Врачиха перевела взгляд на Сергея.

– Ничего не понимаю. Он что, правду говорит?

– Они охоту на меня открыли, – произнес Сергей. – Договорились пристрелить меня при попытке к бегству. Зубенко хотел поставить меня в самом хвосте с краю, чтоб удобнее было стрелять. Вот я и отказался. Лучше в карцере сидеть, чем отправиться на луну. – Помолчав, добавил: – Им за это дают дополнительный отпуск и премию сто рублей. Вы сами знаете. К тому же тут личные счеты.

– Тогда понятно. – Врачиха неприязненно глянула на Зубенко. – Я Федько обо всем расскажу. Будет тебе премия.

У того заходили желваки на скулах.

– Рассказывайте, если хотите. Только я все делаю по правилам. Все видели, что он отказался идти на работу. А насчет охоты – это все домыслы. Если бы хотел, я б давно его пристрелил. Возможности были. И будут еще…
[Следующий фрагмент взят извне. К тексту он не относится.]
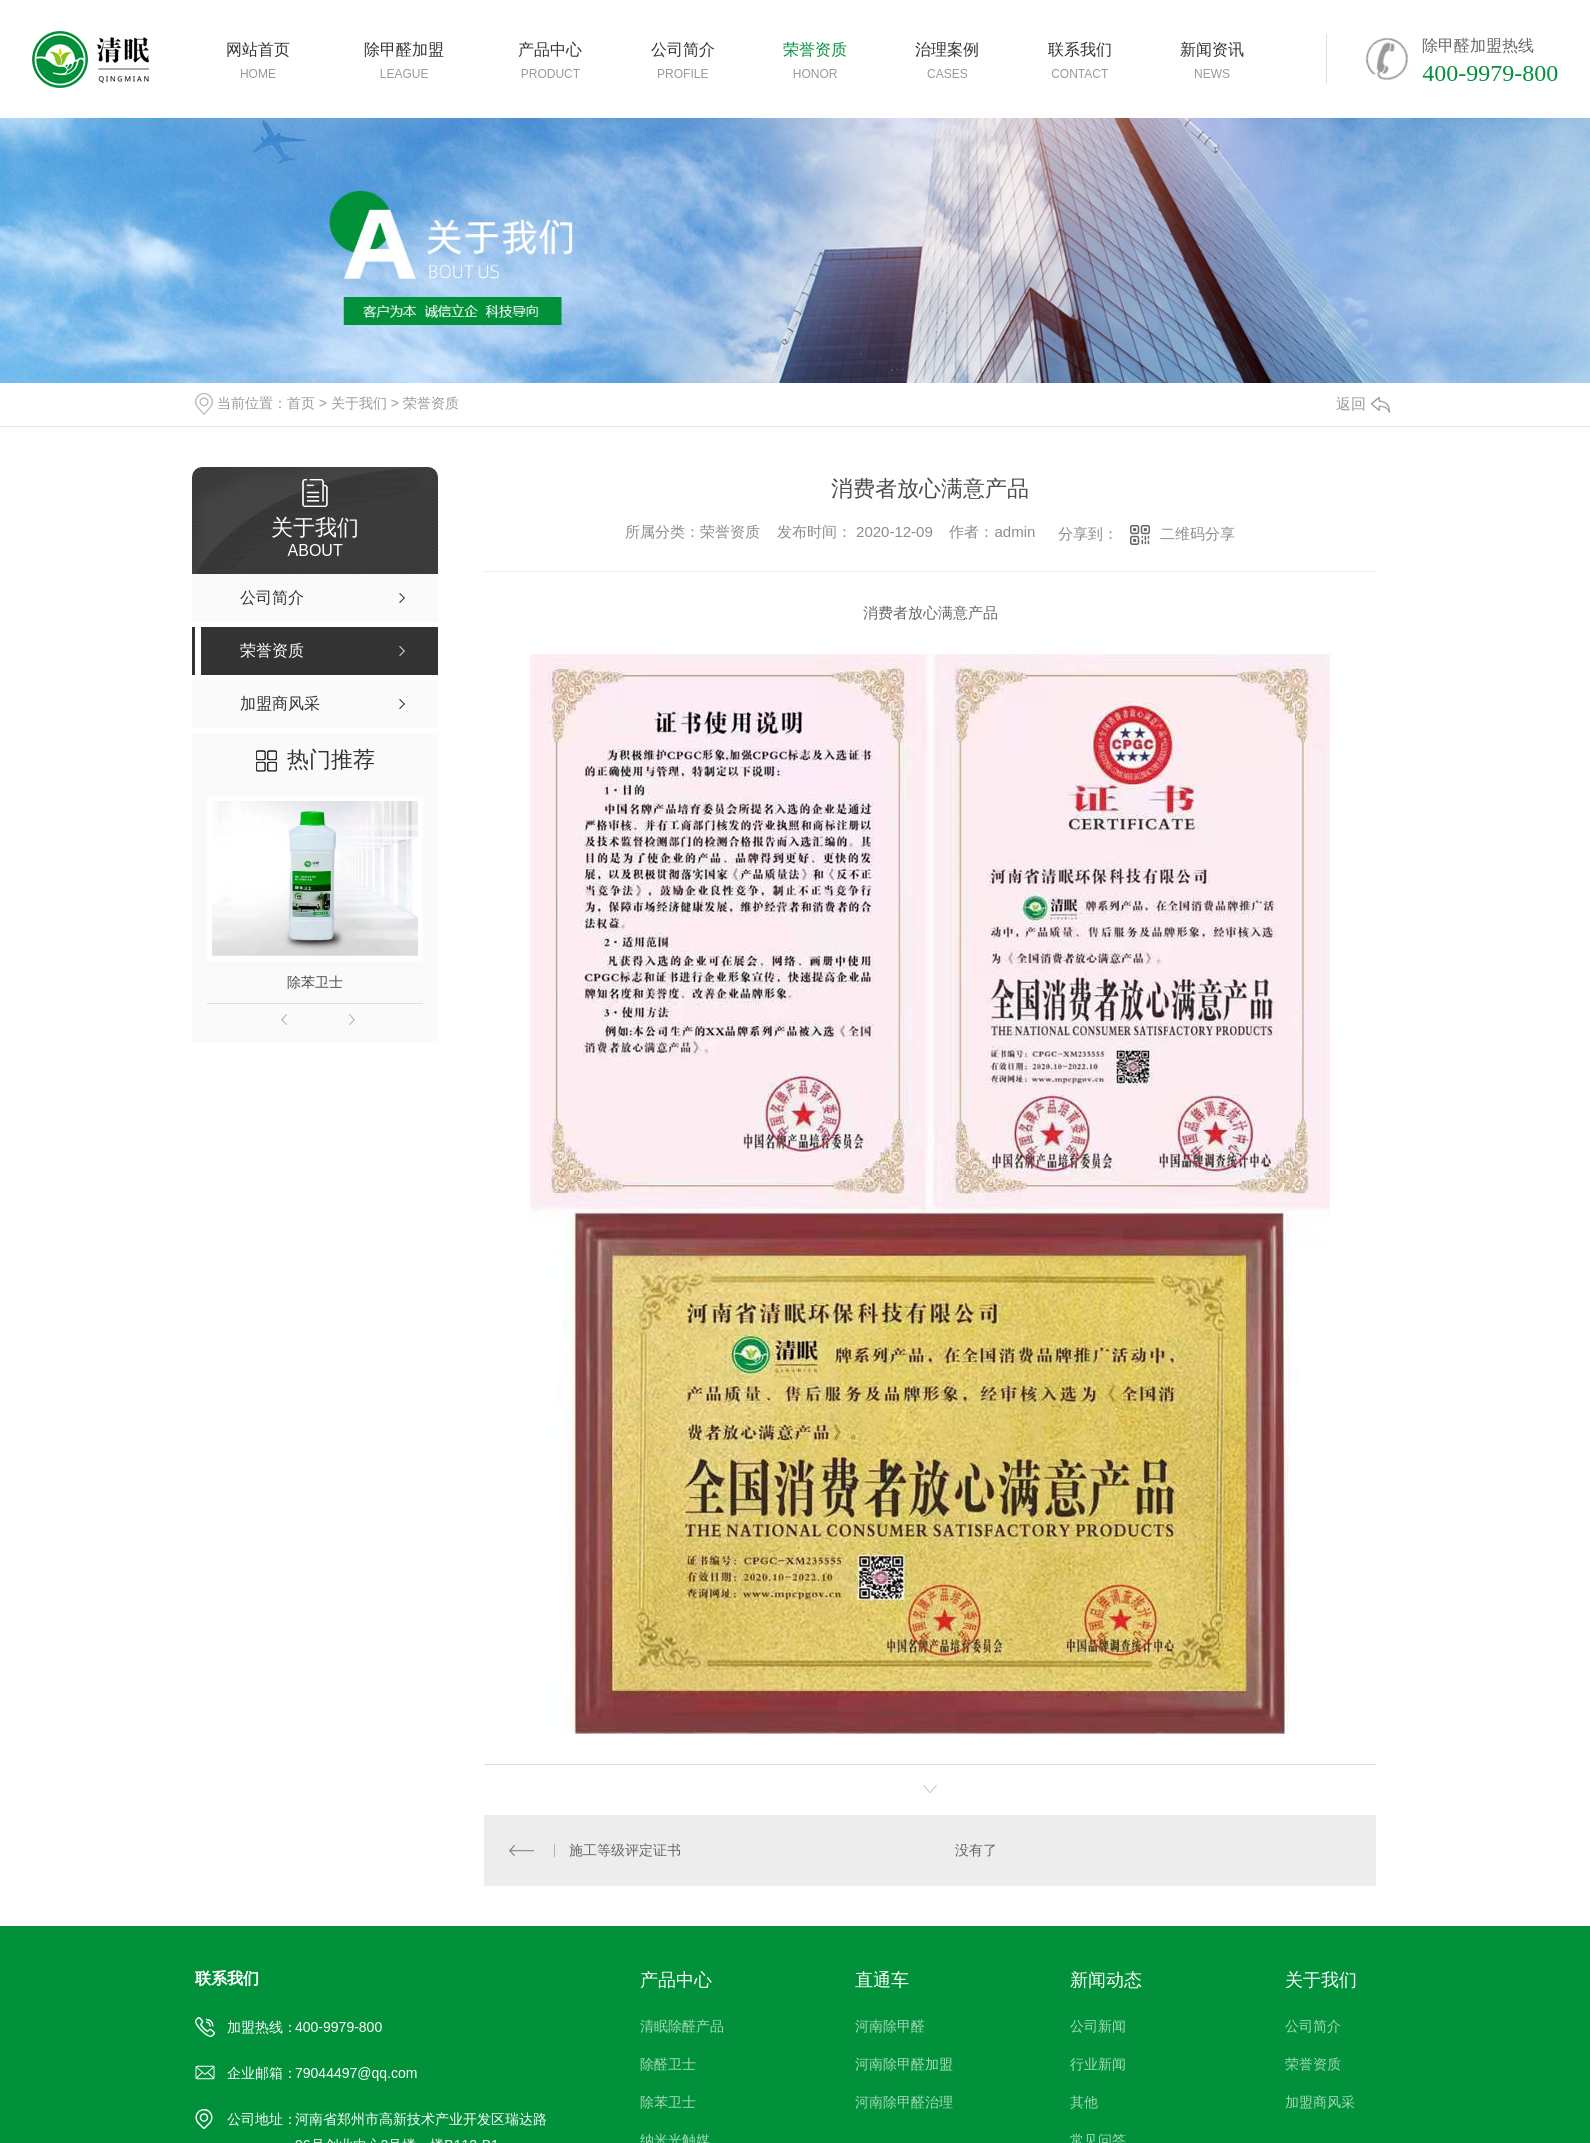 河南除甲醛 (890, 2026)
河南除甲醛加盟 (904, 2064)
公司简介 (1313, 2026)
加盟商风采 (1320, 2102)
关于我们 (359, 403)
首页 (301, 403)
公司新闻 (1098, 2026)
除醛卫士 (668, 2064)
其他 (1084, 2102)
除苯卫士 (315, 982)
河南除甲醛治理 (904, 2102)
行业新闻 (1098, 2064)
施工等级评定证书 (625, 1850)
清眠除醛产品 (682, 2026)
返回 (1363, 403)
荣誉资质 (431, 403)
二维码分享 (1197, 533)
Сергей надеялся, что врачиха настоит на своем и оставит его в стационаре; все заключенные прекрасно знали, что фельдшер, тем более вольнонаемный врач, имеет право освобождать заключенных от работы и класть их в больничку. Об этом мечтали все зэки всех лагерей, а те немногие, кому посчастливилось полежать несколько деньков на больничной кровати с панцирной сеткой, долго потом рассказывали об этом, как о каком-то чуде. Простое лежанье на кровати и ничегонеделанье казалось им высшим блаженством и лучшей наградой, какая только может быть на земле (не считая, конечно, внезапного освобождения из лагеря, на которое всерьез никто и не рассчитывал).

Но врачиха на этот раз уступила, позволила увести Сергея из теплого, чистого кабинета в грязный ледяной склеп. Почему это так случилось, Сергей мог лишь гадать. Но когда он очутился в одиночке и увидел лед на цементном полу, решил бороться до конца. Понял, что помощи ждать неоткуда и надеяться можно лишь на самого себя.

Вечером, когда ему принесли в камеру ужин, он сказал конвоиру, что объявляет голодовку и потребовал, чтобы к нему пришел начальник лагеря.

Надзиратель с удивлением посмотрел на него.

– Ну-ну, – произнес с угрозой. – Будет тебе начальник. Все будет. Жди!

И захлопнул кормушку.

Сергей принялся ходить по камере. От слабости кружилась голова, и кисти рук болели все сильнее. Иногда, забываясь, он ударял себя по ноге забинтованной рукой, и тогда по всей руке пробегал электрический разряд. Устав ходить, присел на каменный топчан, привалился к стене. Закрыл глаза, и его сразу словно бы понесло куда-то мутным потоком. Он все ниже клонился, пока наконец не коснулся головой каменного ложа. Через минуту он спал.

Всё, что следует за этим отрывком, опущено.